The solution to the knocking your knees on these new design tables is to unscrew the table top from the leg base. Rotate the table 90 degrees (1/4 turn), then rescrew the top.

This will make the leg assembly run from the back seat to the entry side. Then you can slide in and out easily.

Saw this design on a different brand that is using the same freestanding table and leg assembly.....

Steve


----------



## Tangooutback

thefulminator said:


> On some models, the bathroom sink also drains into the black tank. The idea is that you will fill the gray tank a lot fastener than the black tank under normal usage.


Thank you for this info.

I do not have the gadget (Tornado?) on the black tank where a hose can be connected to for cleaning. Every time I clean the tank at the end of a trip I have to fill it up through the commode with either a hose or with a bucket filled from the tub faucet. Now, I can conveniently turn on the bathroom sink faucet and sit there sipping tea waiting for it to fill up...


----------



## cdnbayside

Here's my solution to the table moving around. it doesn't move now and you don't need to remove the bungie to sit around the table. I also put felt pads on the edges of the table legs where they contact the seat.


----------



## Up State NY Camper

huntr70 said:


> The solution to the knocking your knees on these new design tables is to unscrew the table top from the leg base. Rotate the table 90 degrees (1/4 turn), then rescrew the top.
> 
> This will make the leg assembly run from the back seat to the entry side. Then you can slide in and out easily.
> 
> Saw this design on a different brand that is using the same freestanding table and leg assembly.....
> 
> Steve


Very interesting, Thanks Steve.


----------



## 7-strohs

Hello- I was looking for this answer- we have a 2014 BH312 and just this past weekend trip, had the same thing happen. Did anyone have any luck to get Keystone to re-do the plumbing? I just feel that its so unsanitary. We took in to our dealer for the one year warranty repairs and they told us - we are out of luck.

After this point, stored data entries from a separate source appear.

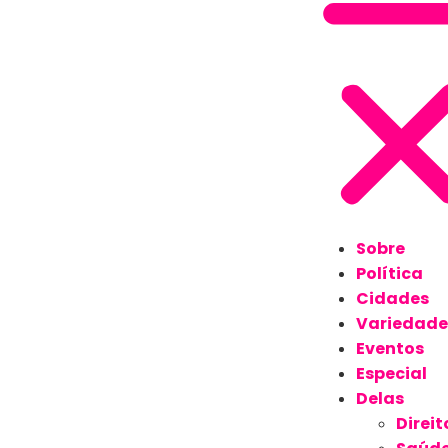
Sobre
Política
Cidades
Variedade
Eventos
Especial
Delas
Direit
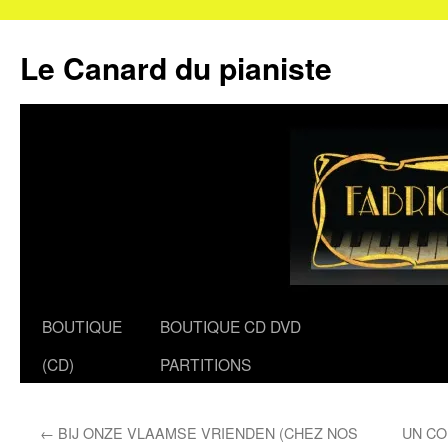
Le Canard du pianiste
Aller
BOUTIQUE
BOUTIQUE CD DVD
au
(CD)
PARTITIONS
contenu
←
BIJ ONZE VLAAMSE VRIENDEN (CHEZ NOS
UN CO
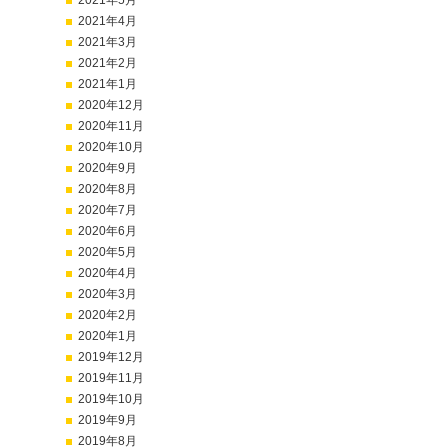
2021年5月
2021年4月
2021年3月
2021年2月
2021年1月
2020年12月
2020年11月
2020年10月
2020年9月
2020年8月
2020年7月
2020年6月
2020年5月
2020年4月
2020年3月
2020年2月
2020年1月
2019年12月
2019年11月
2019年10月
2019年9月
2019年8月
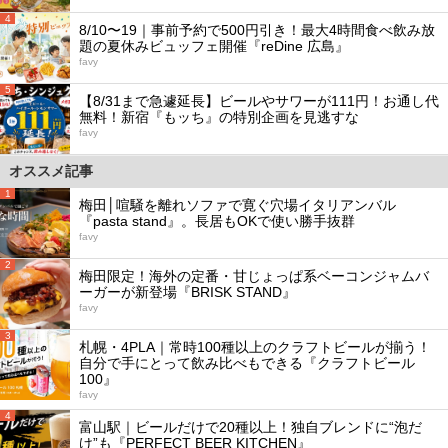
4
8/10〜19｜事前予約で500円引き！最大4時間食べ飲み放
題の夏休みビュッフェ開催『reDine 広島』
favy
5
【8/31まで急遽延長】ビールやサワーが111円！お通し代
無料！新宿『もッち』の特別企画を見逃すな
favy
オススメ記事
1
梅田│喧騒を離れソファで寛ぐ穴場イタリアンバル
『pasta stand』。長居もOKで使い勝手抜群
favy
2
梅田限定！海外の定番・甘じょっぱ系ベーコンジャムバ
ーガーが新登場『BRISK STAND』
favy
3
札幌・4PLA｜常時100種以上のクラフトビールが揃う！
自分で手にとって飲み比べもできる『クラフトビール
100』
favy
4
富山駅｜ビールだけで20種以上！独自ブレンドに“泡だ
け”も『PERFECT BEER KITCHEN』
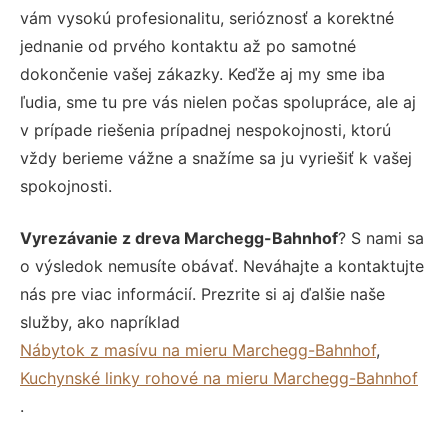
vám vysokú profesionalitu, serióznosť a korektné
jednanie od prvého kontaktu až po samotné
dokončenie vašej zákazky. Keďže aj my sme iba
ľudia, sme tu pre vás nielen počas spolupráce, ale aj
v prípade riešenia prípadnej nespokojnosti, ktorú
vždy berieme vážne a snažíme sa ju vyriešiť k vašej
spokojnosti.
Vyrezávanie z dreva Marchegg-Bahnhof
? S nami sa
o výsledok nemusíte obávať. Neváhajte a kontaktujte
nás pre viac informácií. Prezrite si aj ďalšie naše
služby, ako napríklad
Nábytok z masívu na mieru Marchegg-Bahnhof
,
Kuchynské linky rohové na mieru Marchegg-Bahnhof
.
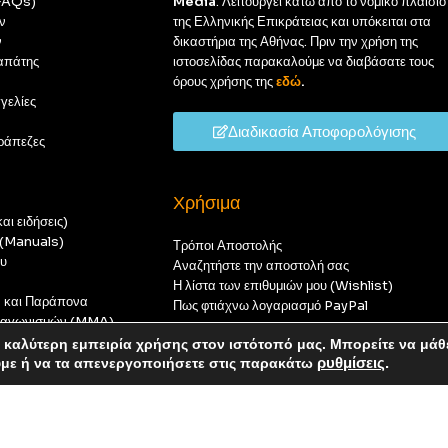
(FAQs)
Media
. Λειτουργεί κάτω από το νομικό πλαίσιο
ν
της Ελληνικής Επικράτειας και υπόκειται στα
ν
δικαστήρια της Αθήνας. Πριν την χρήση της
απάτης
ιστοσελίδας παρακαλούμε να διαβάσατε τους
όρους χρήσης της
εδώ
.
γελίες
Διαδικασία Αποφορολόγισης
ράπεζες
Χρήσιμα
αι ειδήσεις)
ς (Manuals)
Τρόποι Αποστολής
ου
Αναζητήστε την αποστολή σας
Η λίστα των επιθυμιών μου (Wishlist)
ν και Παράπονα
Πως φτιάχνω λογαριασμό PayPal
 διαγωνισμών (MMA)
t
καλύτερη εμπειρία χρήσης στον ιστότοπό μας. Μπορείτε να μάθ
οπούς — καμία παραγγελία δεν θα ολοκληρωθεί.
ύμε ή να τα απενεργοποιήσετε στις παρακάτω
ρυθμίσεις
.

I was hoping since this is 4 yrs later they would have addressed the issue-

Thanks Michele


----------



## rpeterslll

7-strohs said:


> Hello- I was looking for this answer- we have a 2014 BH312 and just this past weekend trip, had the same thing happen. Did anyone have any luck to get Keystone to re-do the plumbing? I just feel that its so unsanitary. We took in to our dealer for the one year warranty repairs and they told us - we are out of luck.
> 
> I was hoping since this is 4 yrs later they would have addressed the issue-
> 
> Thanks Michele


I just bought a 2017 Keystone Outback 312BH, I can confirm that they have not changed this plumbing configuration and my outside sink does empty into the black tank. I was running the water in it to add water to my grey tank to fill it up not knowing it was going to my black tank, It then filled up the black tank to the top where it didnt drain the sink any longer until I emptied the black tank.


----------